What the task requires:
Where an entry holds an image, skip the image but reproduce the rest word for word.

Excerpted records:
>>>

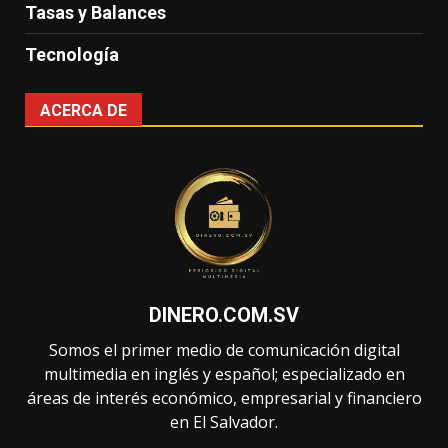
Tasas y Balances
Tecnología
ACERCA DE
DINERO.COM.SV
Somos el primer medio de comunicación digital
multimedia en inglés y español; especializado en
áreas de interés económico, empresarial y financiero
en El Salvador.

<<<

Answer section:
Tasas y Balances
Tecnología
ACERCA DE
DINERO.COM.SV
Somos el primer medio de comunicación digital
multimedia en inglés y español; especializado en
áreas de interés económico, empresarial y financiero
en El Salvador.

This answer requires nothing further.